Il parametro dell’amore non può e non deve rimanere cristallizzato al mood emotivo tipico dell’innamoramento (sentire le farfalle nello stomaco quando si incontra il partner, l’idea platonica dell’altro che rappresenta la dolce metà, l’anima gemella finalmente ritrovata), ma deve essere centrato sulla relazione, sull’incontro continuo e per certi versi sempre nuovo con l’altro, distinto e spesso diverso da sé. Al centro non deve primeggiare il proprio Io, ma la relazione, che implica “un noi” da curare e rinnovare continuamente; non una tantum. Così come una pianta non la si cura solo quando capita, non la si pone a caso in una stanza dove c’è poca o troppa luce diretta, così la relazione necessita di un’attenzione e un impegno costante rivolto a chi ci sta accanto, ai suoi bisogni. Una cura dell’altro il quale, conoscendolo intimamente, esprime l’alterità. L’alterità può essere vissuta come ricchezza o come perdita della propria individualità. Scoprire l’altro diverso, a volte può far soffrire, perché fondamentalmente il nostro ego ha bisogno di uno spazio infinito; l’altro in questo senso rappresenta il limite. Ma, come già espresso in altri scritti, il limite è “fontale”, cioè rappresenta il presupposto essenziale da cui partire per entrare in contatto con l’altro. Ecco che allora può insorgere il conflitto, la lotta per difendere il proprio ego: Chi ha ragione? Chi ha il potere di dire l’ultima parola fra noi due?

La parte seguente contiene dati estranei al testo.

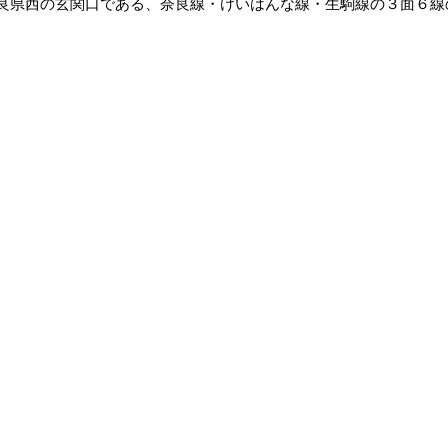
県西の玄関口である、奈良線・けいはんな線・生駒線の３面６線の地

Se i due ancora non convivono queste divergenze possono essere abbastanza facilmente appianate, ma nella convivenza quotidiana esse a volte stridono e creano divisione. Tanti possono essere gli argomenti: la gestione del denaro, la pulizia della casa, le vacanze, e soprattutto l’educazione dei figli.

Nella maggioranza dei casi oggi uomini e donne lavorano entrambi, la donna frequentemente non dipende più completamente dall’uomo, svolgono entrambi mansioni domestiche e di accudimento dei figli. Questo comporta maggior impegno, fatica, stress, mentre diminuisce la capacità oggettiva di fermarsi ad ascoltarsi. Attualmente è indubbiamente più complesso e faticoso restare in coppia, in buona relazione rispetto al passato, in cui i ruoli erano ben definiti e la donna manteneva tacitamente un ruolo di dipendenza dall’uomo. Adesso non è più così e per questo motivo noi psicologi, attraverso il lavoro con le coppie, verifichiamo che le separazioni sono in crescente aumento. Quando una giovane coppia decide di intraprendere un percorso di analisi insieme, la prima cosa che accade è che entrambi si accusino a vicenda cercando di convincere l’analista che la ragione sta dalla parte di uno piuttosto che dell’altro. Smontare questo castello di pregiudizi e convinzioni profonde non è semplice, ma anche essenziale. Infatti se lo specialista ascolta entrambi, probabilmente ad entrambi riconosce una sua peculiare verità…ma non è questo il punto. Entrambi, per la loro storia e il loro vissuto personale hanno molte buone ragioni per difendere il loro punto di vista: si tratta di un io e di un tu, divisi, contrapposti. Per creare il noi di coppia bisogna ricercare l’incontro fra lui e lei. Ciò implica uscire da se stessi e andare incontro all’altro, reciprocamente. Quando ciò accade è, ogni volta, una conquista che stimola la coppia ad andare oltre consolidando un noi solido e credibile.

Il conflitto va interpretato ed elaborato all’interno delle profonde differenze fra il maschile e il femminile e non come una lotta per detenere il potere e l’assoggettamento dell’altro. Ciò significa che ognuno dei due deve contribuire a mantenere e valorizzare l’autorevolezza e il rispetto dell’altro tenendo conto delle differenze intrinseche dei due sessi: da un punto di vista ormonale, fisiologico, emotivo, culturale. La famosa Lettera di San Paolo agli Efesini, in cui l’apostolo invita gli uomini ad amare le proprie mogli e le mogli a rimanere sottomesse ai mariti può rappresentare una metafora del principio di unità e distinzione insieme fra il maschile e il femminile che non deve creare contrapposizione, ma complementarietà.